Democratic Party operatives appeared to panic when Kari’s opponent, who is Arizona’s former secretary of state, declined to debate Kari.
Instead her opponent arranged a one-on-one interview with a local PBS affiliate.
Hirsen censored Hobbs’ rationale for refusing to debate Lake, that Lake is “much more interested in creating a spectacle and having the spotlight than actually having a substantive discussion about the issues.” And, yes, that was a controversial strategy. But Hirsen is here to slobber over Lake, especially when he can inject religion into it:
Arizona’s GOP gubernatorial nominee actually has more going for her than the Democrats realize.
She has re-discovered the faith that makes for strength.
In an interview with The Arizona Sun Times in June 2021, Kari recounted the manner in which her faith was re-ignited, which led to a renewed connection with God.
It was in the summer of 2019 that she was confronted with the sheer anger of the woke mob. “Two years ago, I got canceled — as they say — now I laugh at it.

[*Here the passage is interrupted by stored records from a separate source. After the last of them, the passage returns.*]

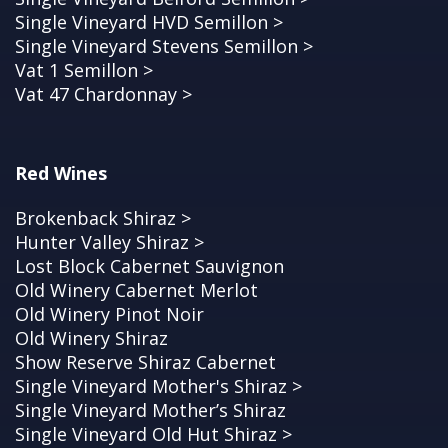
Single Vineyard HVD Semillon >
Single Vineyard Stevens Semillon >
Vat 1 Semillon >
Vat 47 Chardonnay >
Red Wines
Brokenback Shiraz >
Hunter Valley Shiraz >
Lost Block Cabernet Sauvignon
Old Winery Cabernet Merlot
Old Winery Pinot Noir
Old Winery Shiraz
Show Reserve Shiraz Cabernet
Single Vineyard Mother's Shiraz >
Single Vineyard Mother’s Shiraz
Single Vineyard Old Hut Shiraz >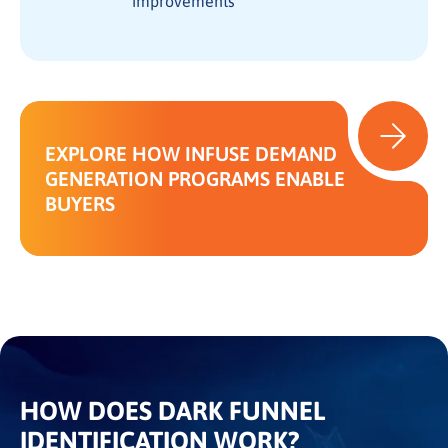
improvements
EXPLORE HOW INFUSE DEMAND
GENERATION PROGRAMS ENABLE
BUYERS
HOW DOES DARK FUNNEL
IDENTIFICATION WORK?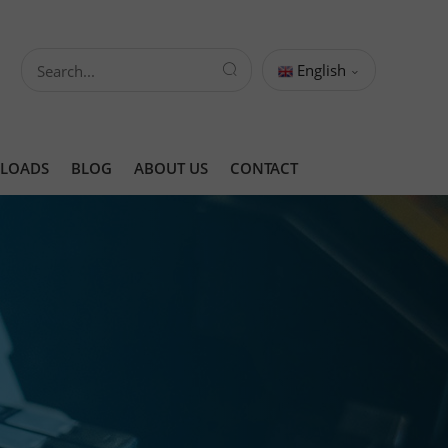
English
LOADS
BLOG
ABOUT US
CONTACT
ts
ing Solutions
ing Solution
ing solution
s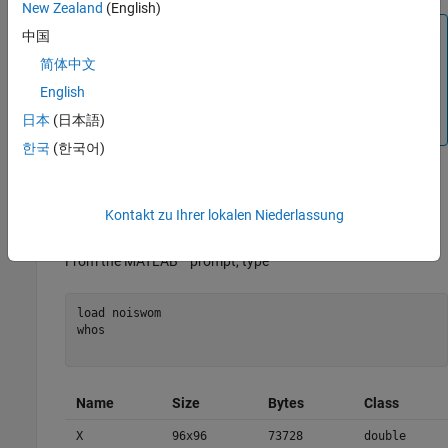
New Zealand
(English)
Note
中国
Instead of using
to visualize the image
, we use
image(I)
I
简体中文
, which displays a rescaled version of
image(wcodemat(I))
I
English
leading to a clearer presentation of the details and
日本
(日本語)
approximations (see the
reference page).
wcodemat
한국
(한국어)
This example involves a image containing noise.
Kontakt zu Ihrer lokalen Niederlassung
Load an image.
®
From the MATLAB
prompt, type
load noiswom 

whos

Name
Size
Bytes
Class
X
96x96
73728
double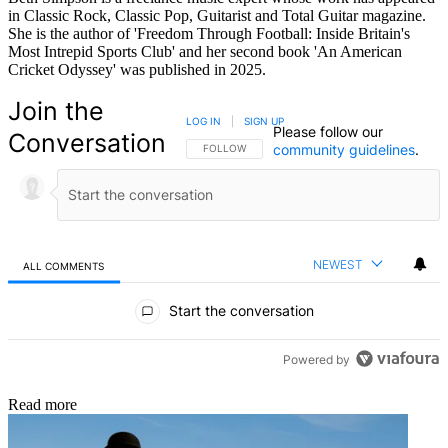
in Classic Rock, Classic Pop, Guitarist and Total Guitar magazine.
She is the author of 'Freedom Through Football: Inside Britain's
Most Intrepid Sports Club' and her second book 'An American
Cricket Odyssey' was published in 2025.
Join the
LOG IN
|
SIGN UP
Please follow our
Conversation
community guidelines
.
FOLLOW THIS CONVERSATION TO BE NOTIFIED
FOLLOW
NEWEST
ALL COMMENTS
All Comments
Start the conversation
Powered by
Read more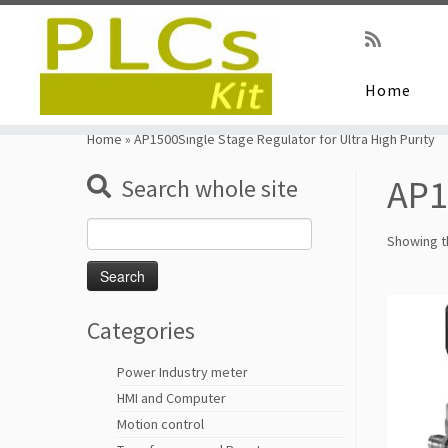
Home
Skip
to
Home
»
AP1500Single Stage Regulator for Ultra High Purity
content
AP1
Search whole site
Search
Showing th
for:
Categories
Power Industry meter
HMI and Computer
Motion control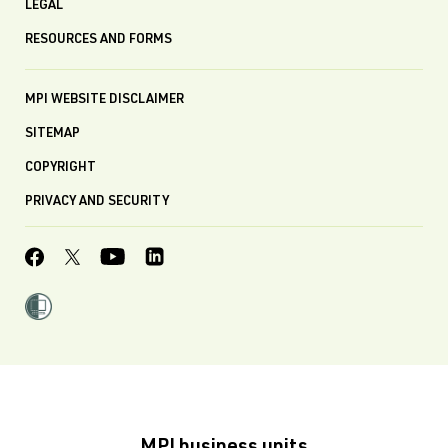
LEGAL
RESOURCES AND FORMS
MPI WEBSITE DISCLAIMER
SITEMAP
COPYRIGHT
PRIVACY AND SECURITY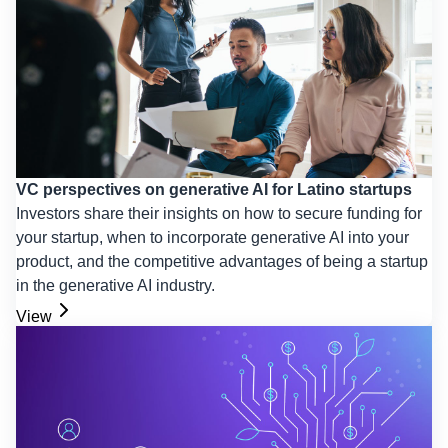
VC perspectives on generative AI for Latino startups
Investors share their insights on how to secure funding for
your startup, when to incorporate generative AI into your
product, and the competitive advantages of being a startup
in the generative AI industry.
View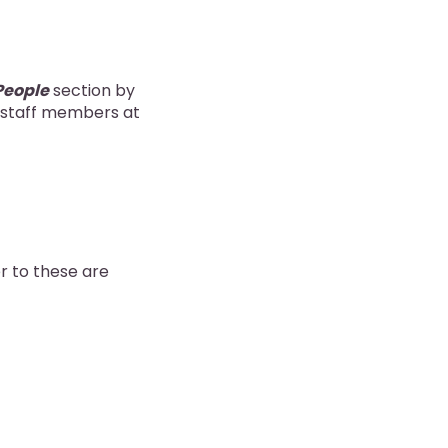
People
section by
o staff members at
er to these are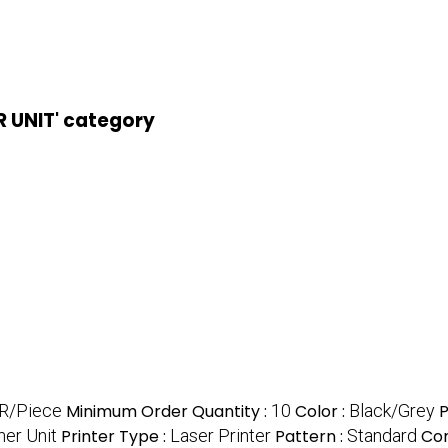
R UNIT' category
NR/Piece
Minimum Order Quantity :
10
Color :
Black/Grey
P
er Unit
Printer Type :
Laser Printer
Pattern :
Standard
Com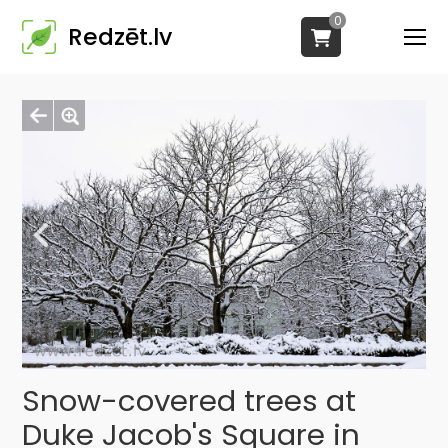
0
Redzēt.lv
Snow-covered trees at
Duke Jacob's Square in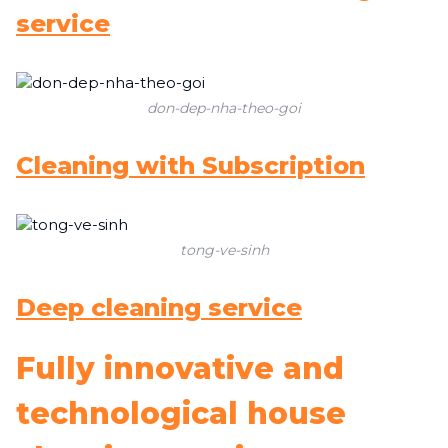
service
don-dep-nha-theo-goi
Cleaning with Subscription
tong-ve-sinh
Deep cleaning service
Fully innovative and
technological house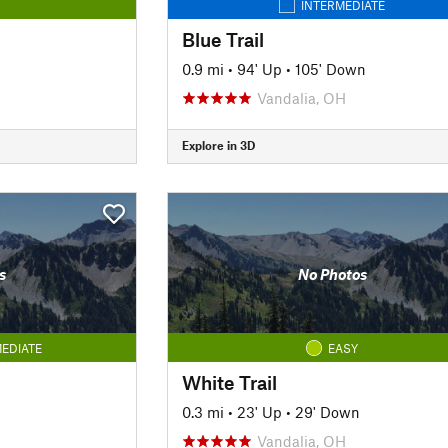
INTERMEDIATE
Blue Trail
0.9 mi
•
94' Up
•
105' Down
Vandalia, OH
Explore in 3D
s
No Photos
EDIATE
EASY
White Trail
0.3 mi
•
23' Up
•
29' Down
Vandalia, OH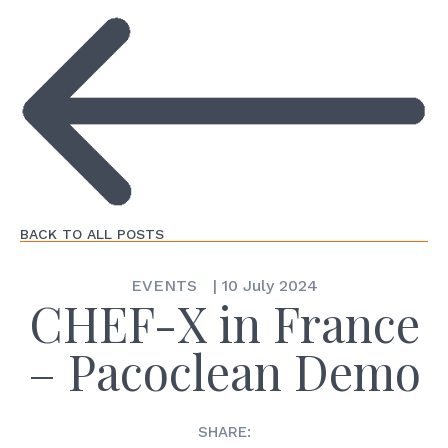
BACK TO ALL POSTS
EVENTS
|
10 July 2024
CHEF-X in France
– Pacoclean Demo
SHARE:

“It was painful at the time and really frightening. At the time, it was horrible,” she said.
“Something had been recorded at work, and somehow [was] put out in the world and became a really big story and I immediately was attacked for it and was canceled for it.”
Hirsen won’t tell you the details, but this is apparently a reference to an incident in which she slagged a local alternative paper in Phoenix as “a rag for selling marijuana ads” (adding, “fuck them”) after her TV station’s managment feared the paper writing up Lake tweeting a reference to far-right social media site Parler. The incident got her taken off the air for a week, which apparently counts for being “canceled” in the world of Lake and Hirsen.
And “suffering” too! Her “suffering” as a result of being held accountable for her own behavior is apparently the thing that made her embrace far-right politics:
As is often the case, suffering brought blessing.
“It really brought me to my knees. I was praying to God to just get me through this,” Kari revealed.
During the pandemic lockdowns, while working from home she had the opportunity to embrace the Scriptures once again.
“I don’t know how people didn’t return to their faith during COVID,” she remarked. “I started reading the Bible. I hadn’t been reading the Bible for decades – since I was a kid!”
After immersing herself in The Word, Kari yearned for regular church attendance. Some friends invited her to come and worship with them.
She went and it changed her life.
“I had the most beautiful church epiphany, and found a church that just stirred my soul. I’ve never missed a week, except when I’m out of town,” she said.
“It just brought me so much closer to where I have an intimate, good relationship with Jesus. I feel as if I have a connection with Jesus.”
This is the kind of connection that makes for success in any direction the road may lead.
Even a political one.
Since Hirsen’s gauzy profile was all about vagueness, he didn’t mention that Lake is an election denier who believes Trump actually won in 2020 — which you’d think he would mention since he too is a Trump election denier (who still won’t apologize for the denier lies he spread). And despite her (and Hirsen’s) confidence that she would win, Lake lost — ironically, in part because she became a Trump clone who obsessed about nonexistent voting fraud. And like Trump, she’s mentally incapable of handling her loss and has become a denier who files lawsuits that get tossed out of court for lack of credible evidence.
Hirsen hasn’t written about Lake since — perhaps because he doesn’t want to deal with the truth about his own election denier activism.